Gibt es da eine Möglichkeit in Excel ? Ich wäre euch sehr sehr dankbar,
denn es ist für meine Arbeit und extrem dringend.

Vielen Dank für eure Hilfe.

NumeroUno


----------



## larryson (13. September 2007)

Hi, muss es unbedingt ein Zufallstext sein?

Was wäre z.B. wenn Text1 in der ersten 10 Gruppe an Platz eins, steht, in der zweiten Gruppe auf Platz 2, in der dritten auf Platz 3 (also immer 11 Zeilen tiefer?) Wäre das noch akzeptabel? (auf jeden Fall leichter Programierbar!)


----------



## NumeroUno (13. September 2007)

Hallo Larryson,

endlich mal eine Antwort.
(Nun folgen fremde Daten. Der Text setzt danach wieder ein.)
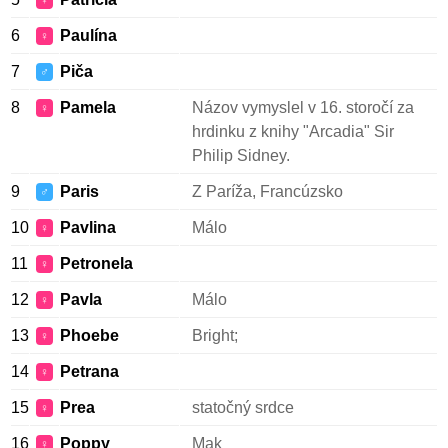
♀
6
Paulína
♀
7
Piča
♂
8
Pamela
Názov vymyslel v 16. storočí za
♀
hrdinku z knihy "Arcadia" Sir
Philip Sidney.
9
Paris
Z Paríža, Francúzsko
♂
10
Pavlina
Málo
♀
11
Petronela
♀
12
Pavla
Málo
♀
13
Phoebe
Bright;
♀
14
Petrana
♀
15
Prea
statočný srdce
♀
16
Poppy
Mak
♀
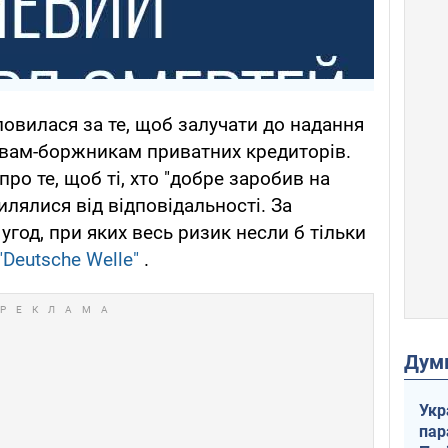
овилася за те, щоб залучати до надання
вам-боржникам приватних кредиторів.
про те, щоб ті, хто "добре заробив на
илялися від відповідальності. За
угод, при яких весь ризик несли б тільки
"Deutsche Welle"
.
Дум
Укр
пар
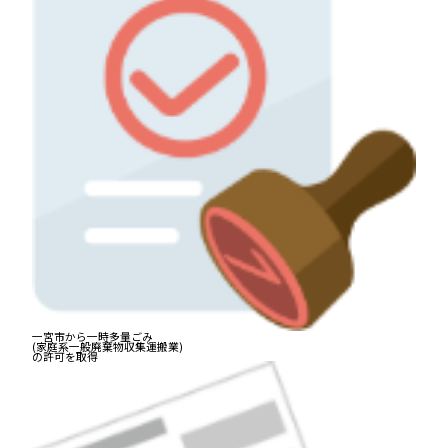
一宮市から一時多量ごみ
(家庭系一般廃棄物収集運搬業)
の許可を取得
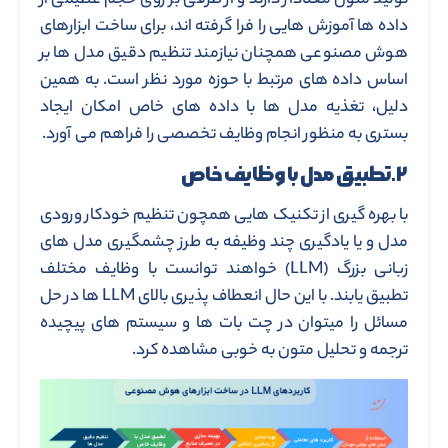
تولید متون معنادار دارند و از طرفی بر روی حجم عظیمی از
داده ها آموزش هایی را فرا گرفته اند، برای ساخت ابزارهای
هوش مصنوعی همچنان نیازمند تنظیم دقیق مدل ها بر
اساس داده های مرتبط با حوزه مورد نظر است. به همین
دلیل، تغذیه مدل ها با داده های خاص امکان ایجاد
بستری به منظور انجام وظایف تخصصی را فراهم می آورد.
۲.تطبیق مدل با وظایف خاص
با بهره گیری از تکنیک هایی همچون تنظیم خودکار ورودی
مدل و یا یادگیری چند وظیفه به طرز چشمگیری مدل های
زبانی بزرگ (LLM) خواهند توانست با وظایف مختلف
تطبیق یابند. با این حال انعطاف پذیری بالای LLM ها در حل
مسائل را میتوان در چت بات ها و سیستم های پیچیده
ترجمه و تحلیل متون به خوبی مشاهده کرد.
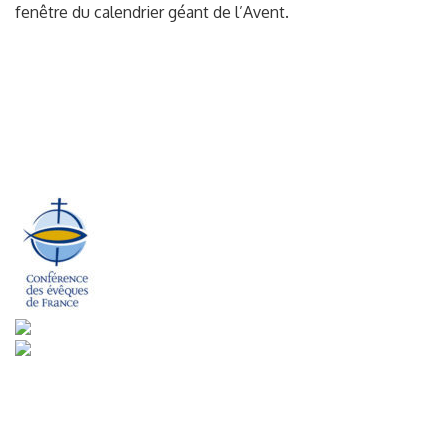
fenêtre du calendrier géant de l’Avent.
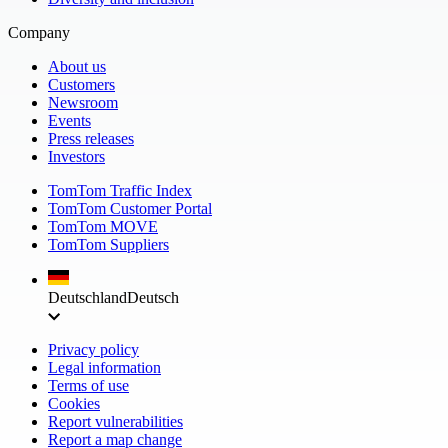
Company
About us
Customers
Newsroom
Events
Press releases
Investors
TomTom Traffic Index
TomTom Customer Portal
TomTom MOVE
TomTom Suppliers
Deutschland
Deutsch
Privacy policy
Legal information
Terms of use
Cookies
Report vulnerabilities
Report a map change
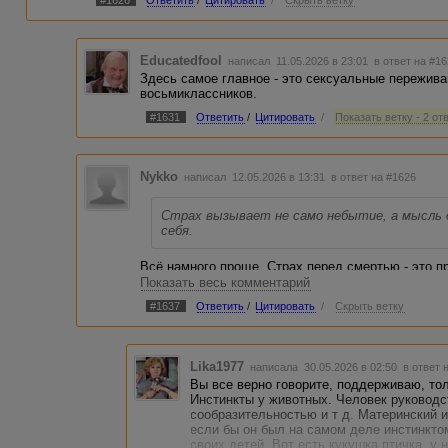
#1626
Ответить
/
Цитировать
/
Скрыть ветку
пространство и усталую нервную систему. Она приходит 
сирена в три часа ночи.
Поэтому тебе сейчас важно не искать окончательный отве
найдёшь, как не нашли миллиарды людей до нас. Тебе в
Educatedfool
написал 11.05.2026 в 23:01
в ответ на #1
настоящем моменте. Иначе мозг превратит любую мысль 
Здесь самое главное - это сексуальные пережива
Ты живой человек, Ратмир. С работой, желаниями, сексу
восьмиклассников.
конфликтами, надеждами. И пока ты жив, жизнь происходи
после смерти, а в этом вечере, в этом дыхании, в этих р
#1631
Ответить
/
Цитировать
/
Показать ветку - 2 от
единственное место, где человек вообще может существо
Nykko
написал 12.05.2026 в 13:31
в ответ на #1626
Страх вызывает не само небытие, а мысль о
себя.
Всё намного проще. Страх перед смертью - это п
инстинкт, вот и все. Никаких других универсальн
Показать весь комментарий
есть индивидуальные или групповые резоны. Напр
#1637
Ответить
/
Цитировать
/
Скрыть ветку
кто ж тогда будет заботиться о моих детях? Како
как же я умру, если у Фордфеллера уже 10 миллиа
частности. Потому что боятся смерти даже нищие
Lika1977
написала 30.05.2026 в 02:50
в ответ 
Так что основная причина только одна - инстинкт.
Вы все верно говорите, поддерживаю, тол
Инстинкты у животных. Человек руководс
сообразительностью и т д. Материнский ин
если бы он был на самом деле инстинктом
своих детей. Вот есть кукушка птичка, у 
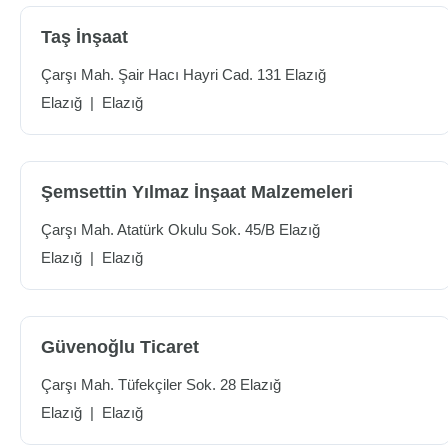
Taş İnşaat
Çarşı Mah. Şair Hacı Hayri Cad. 131 Elazığ
Elazığ
|
Elazığ
Şemsettin Yılmaz İnşaat Malzemeleri
Çarşı Mah. Atatürk Okulu Sok. 45/B Elazığ
Elazığ
|
Elazığ
Güvenoğlu Ticaret
Çarşı Mah. Tüfekçiler Sok. 28 Elazığ
Elazığ
|
Elazığ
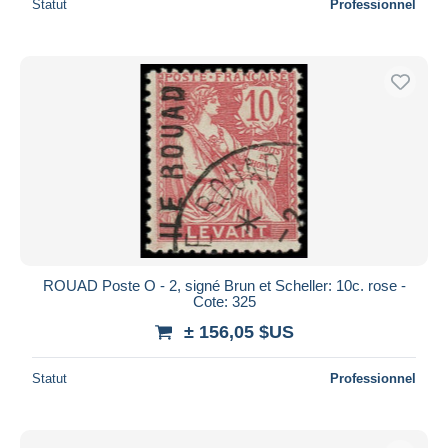
Statut
Professionnel
ROUAD Poste O - 2, signé Brun et Scheller: 10c. rose -
Cote: 325
± 156,05 $US
Statut
Professionnel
Schon dafür vielen Dank. Hmm. Ich denke, wenn der Text in der ersten 10. Gruppe an Platz 1 steht und in der nächsten 10. Gruppe an Platz 2, sollte es reichen. Es sind keine Zufalstexte. Es sind 10 feste Texte, die ich auf diese Art einfügen möchte.

Ginge das, vom Programmieraufwand her ?

Viele Grüße

NumeroUno


----------



## larryson (13. September 2007)

Ich seh mal was ich tun kann, ich melde mich spätestens morgen


----------



## computerfee (13. September 2007)

Hallo,

folgender Code sollte dir helfen.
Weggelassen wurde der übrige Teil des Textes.